La prima questione che mi sale alla mente è se l'identità sia una scoperta o una costruzione. Personalmente, propendo per la seconda. E in una misura che ha sconvolto in maniera drastica e irreversibile i miei tranquilli piani, con i quali invece speravo di individuare dentro me stesso un'identità stabile, definitiva, che non mi chiedesse più di fare i conti a ogni svolta, a ogni sussulto di questo viaggio. Nel corso degli ultimi anni, infatti, mi sono affacciato a un paesaggio di concezioni che mi hanno convinto a interpretare l'identità principalmente come una costruzione sociale. Vale a dire, il prodotto di una continua e costante relazione che muta di forma e che intreccia, secondo un ordine a me tuttora sconosciuto, quei fili narrativi dentro cui si allungano le reti della memoria.

Io, che rifuggivo alla relazione e che ancora oggi sogno un angolo tranquillo, lontano da ogni tipo di mondanità, devo arrendermi al fatto che posso definire me stesso esclusivamente in rapporto a dialoghi, conversazioni, scambi di opinioni, di idee e di esperienze che la mia vocazione a un'isolata (ma devo dire insoddisfacente) solitudine non vedrebbe l'ora di accantonare.

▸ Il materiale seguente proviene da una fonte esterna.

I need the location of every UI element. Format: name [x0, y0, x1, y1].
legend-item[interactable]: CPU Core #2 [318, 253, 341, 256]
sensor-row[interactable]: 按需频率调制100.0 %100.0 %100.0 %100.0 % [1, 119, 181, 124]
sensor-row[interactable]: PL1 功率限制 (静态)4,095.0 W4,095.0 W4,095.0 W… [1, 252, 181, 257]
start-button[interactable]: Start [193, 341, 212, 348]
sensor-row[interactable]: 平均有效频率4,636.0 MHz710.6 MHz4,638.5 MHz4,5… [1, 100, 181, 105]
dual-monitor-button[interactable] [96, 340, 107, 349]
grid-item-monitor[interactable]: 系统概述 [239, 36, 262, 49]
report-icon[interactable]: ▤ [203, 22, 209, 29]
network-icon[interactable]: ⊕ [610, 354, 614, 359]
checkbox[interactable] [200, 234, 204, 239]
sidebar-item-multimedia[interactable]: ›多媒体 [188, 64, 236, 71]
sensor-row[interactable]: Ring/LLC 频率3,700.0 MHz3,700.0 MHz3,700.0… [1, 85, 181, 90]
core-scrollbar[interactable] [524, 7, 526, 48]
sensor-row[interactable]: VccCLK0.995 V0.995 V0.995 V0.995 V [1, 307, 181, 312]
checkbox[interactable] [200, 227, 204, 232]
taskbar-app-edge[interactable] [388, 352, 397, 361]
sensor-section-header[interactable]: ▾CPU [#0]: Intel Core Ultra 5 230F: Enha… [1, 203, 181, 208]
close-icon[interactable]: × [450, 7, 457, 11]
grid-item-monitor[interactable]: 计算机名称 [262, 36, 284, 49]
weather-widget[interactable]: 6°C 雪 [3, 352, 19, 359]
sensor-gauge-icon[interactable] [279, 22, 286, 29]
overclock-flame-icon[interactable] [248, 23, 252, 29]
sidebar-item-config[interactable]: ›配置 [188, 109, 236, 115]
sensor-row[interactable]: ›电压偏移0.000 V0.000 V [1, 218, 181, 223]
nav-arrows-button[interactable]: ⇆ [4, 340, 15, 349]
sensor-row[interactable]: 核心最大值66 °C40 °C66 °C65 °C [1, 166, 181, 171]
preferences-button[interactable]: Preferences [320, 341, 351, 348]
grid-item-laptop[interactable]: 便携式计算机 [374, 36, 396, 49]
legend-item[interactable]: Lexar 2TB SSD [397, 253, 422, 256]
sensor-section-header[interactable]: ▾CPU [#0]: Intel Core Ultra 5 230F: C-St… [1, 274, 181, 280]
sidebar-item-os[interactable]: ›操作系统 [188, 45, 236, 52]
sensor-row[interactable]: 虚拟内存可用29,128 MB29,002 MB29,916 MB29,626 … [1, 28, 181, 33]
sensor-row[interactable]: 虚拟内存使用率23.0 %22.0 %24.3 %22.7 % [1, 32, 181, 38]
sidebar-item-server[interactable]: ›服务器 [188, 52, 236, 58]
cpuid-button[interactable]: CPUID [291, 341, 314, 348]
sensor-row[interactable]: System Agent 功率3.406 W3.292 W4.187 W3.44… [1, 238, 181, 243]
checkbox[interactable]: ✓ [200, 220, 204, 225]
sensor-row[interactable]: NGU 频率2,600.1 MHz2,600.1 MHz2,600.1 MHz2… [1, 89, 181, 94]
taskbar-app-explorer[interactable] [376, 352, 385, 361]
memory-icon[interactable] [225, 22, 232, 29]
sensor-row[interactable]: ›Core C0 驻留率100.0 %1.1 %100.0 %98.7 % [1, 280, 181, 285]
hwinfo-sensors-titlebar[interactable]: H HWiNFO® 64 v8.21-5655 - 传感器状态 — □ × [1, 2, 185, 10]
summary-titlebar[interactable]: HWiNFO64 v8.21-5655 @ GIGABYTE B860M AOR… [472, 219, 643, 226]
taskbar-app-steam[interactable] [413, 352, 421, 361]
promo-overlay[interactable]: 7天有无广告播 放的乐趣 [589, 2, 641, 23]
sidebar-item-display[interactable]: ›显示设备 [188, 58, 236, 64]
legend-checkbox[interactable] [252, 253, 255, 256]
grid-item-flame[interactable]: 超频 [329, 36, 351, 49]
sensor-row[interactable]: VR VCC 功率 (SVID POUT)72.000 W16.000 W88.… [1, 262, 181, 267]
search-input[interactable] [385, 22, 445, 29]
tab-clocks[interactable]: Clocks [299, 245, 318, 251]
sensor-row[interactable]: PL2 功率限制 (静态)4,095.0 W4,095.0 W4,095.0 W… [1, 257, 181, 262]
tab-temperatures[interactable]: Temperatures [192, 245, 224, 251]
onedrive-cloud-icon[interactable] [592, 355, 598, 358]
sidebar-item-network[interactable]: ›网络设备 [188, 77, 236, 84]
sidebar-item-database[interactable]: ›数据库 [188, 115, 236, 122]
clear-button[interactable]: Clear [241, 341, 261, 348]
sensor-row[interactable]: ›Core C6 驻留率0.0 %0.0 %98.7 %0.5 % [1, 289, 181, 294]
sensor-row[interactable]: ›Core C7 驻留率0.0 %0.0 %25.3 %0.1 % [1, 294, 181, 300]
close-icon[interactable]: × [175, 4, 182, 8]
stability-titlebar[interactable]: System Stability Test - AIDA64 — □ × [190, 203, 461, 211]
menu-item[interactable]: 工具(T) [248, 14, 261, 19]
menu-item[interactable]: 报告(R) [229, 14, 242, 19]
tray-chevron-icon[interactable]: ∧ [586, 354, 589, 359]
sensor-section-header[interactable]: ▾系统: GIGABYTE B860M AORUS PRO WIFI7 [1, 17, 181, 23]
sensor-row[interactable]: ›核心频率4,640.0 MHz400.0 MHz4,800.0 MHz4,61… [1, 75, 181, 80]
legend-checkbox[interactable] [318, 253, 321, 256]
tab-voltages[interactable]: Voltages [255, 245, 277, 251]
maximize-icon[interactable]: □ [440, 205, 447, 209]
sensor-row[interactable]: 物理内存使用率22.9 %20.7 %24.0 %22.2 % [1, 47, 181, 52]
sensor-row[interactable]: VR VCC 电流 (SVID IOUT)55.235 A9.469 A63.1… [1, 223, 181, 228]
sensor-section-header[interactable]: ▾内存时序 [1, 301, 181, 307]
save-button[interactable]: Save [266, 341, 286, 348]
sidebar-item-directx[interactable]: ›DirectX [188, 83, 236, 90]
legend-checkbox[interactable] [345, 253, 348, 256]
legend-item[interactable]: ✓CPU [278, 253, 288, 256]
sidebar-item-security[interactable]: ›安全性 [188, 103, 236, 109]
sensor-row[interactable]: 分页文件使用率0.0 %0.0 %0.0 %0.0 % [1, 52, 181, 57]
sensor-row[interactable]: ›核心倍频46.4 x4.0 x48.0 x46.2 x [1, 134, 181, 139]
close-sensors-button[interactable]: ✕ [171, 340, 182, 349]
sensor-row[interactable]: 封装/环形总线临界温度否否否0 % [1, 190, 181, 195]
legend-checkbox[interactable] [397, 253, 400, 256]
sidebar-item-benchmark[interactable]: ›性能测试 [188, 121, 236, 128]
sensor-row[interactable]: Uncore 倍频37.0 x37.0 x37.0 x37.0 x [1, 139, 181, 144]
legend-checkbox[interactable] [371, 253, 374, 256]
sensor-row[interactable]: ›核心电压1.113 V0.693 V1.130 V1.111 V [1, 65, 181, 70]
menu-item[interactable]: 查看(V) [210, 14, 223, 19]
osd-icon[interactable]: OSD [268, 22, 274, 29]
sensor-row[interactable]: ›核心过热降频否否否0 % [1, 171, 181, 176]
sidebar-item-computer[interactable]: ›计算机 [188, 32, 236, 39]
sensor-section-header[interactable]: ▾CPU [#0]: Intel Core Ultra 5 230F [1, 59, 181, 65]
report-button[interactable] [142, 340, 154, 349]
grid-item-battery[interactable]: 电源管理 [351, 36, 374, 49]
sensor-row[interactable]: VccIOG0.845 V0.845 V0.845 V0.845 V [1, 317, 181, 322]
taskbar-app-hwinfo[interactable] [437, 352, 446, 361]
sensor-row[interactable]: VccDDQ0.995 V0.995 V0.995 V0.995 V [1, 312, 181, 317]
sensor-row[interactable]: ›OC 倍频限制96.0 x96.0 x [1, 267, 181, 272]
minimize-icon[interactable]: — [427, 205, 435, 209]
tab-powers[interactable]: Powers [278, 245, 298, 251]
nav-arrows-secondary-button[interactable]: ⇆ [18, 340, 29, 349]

Dunque, da questa avventura, non posso che trarre l'essenza della mia più profonda contraddizione. Quel groviglio da cui sento salire il senso incerto della mia identità è anche il terreno sul quale si gioca un inconciliabile conflitto; il quale, proprio per questo, occupa nel mio viaggio di ricerca un posto particolarmente dolce e agro insieme. Detto in altri termini, un segno evidente di debolezza è anche il campo più fecondo in cui elaborare la possibilità di una risoluzione. Un esito che, sono ormai consapevole, non troverà mai sbocco definitivo; ma che allo stesso tempo costituisce il mio più grande e poderoso demone. Quello che qualcuno definirebbe il mio perché.

Insomma, «beati voi se sapete sempre chi cazzo siete!». E se non lo sapete, aiutarvi a cercare, domandare, tracciare strade e tessere trame che potrebbero darvi una risposta – ecco, considero questa aspirazione una parte importante del mio mestiere. Poiché è in quella tensione che forse troverò risposta al groviglio di nodi da cui ancora oggi non mi riesce di districarmi.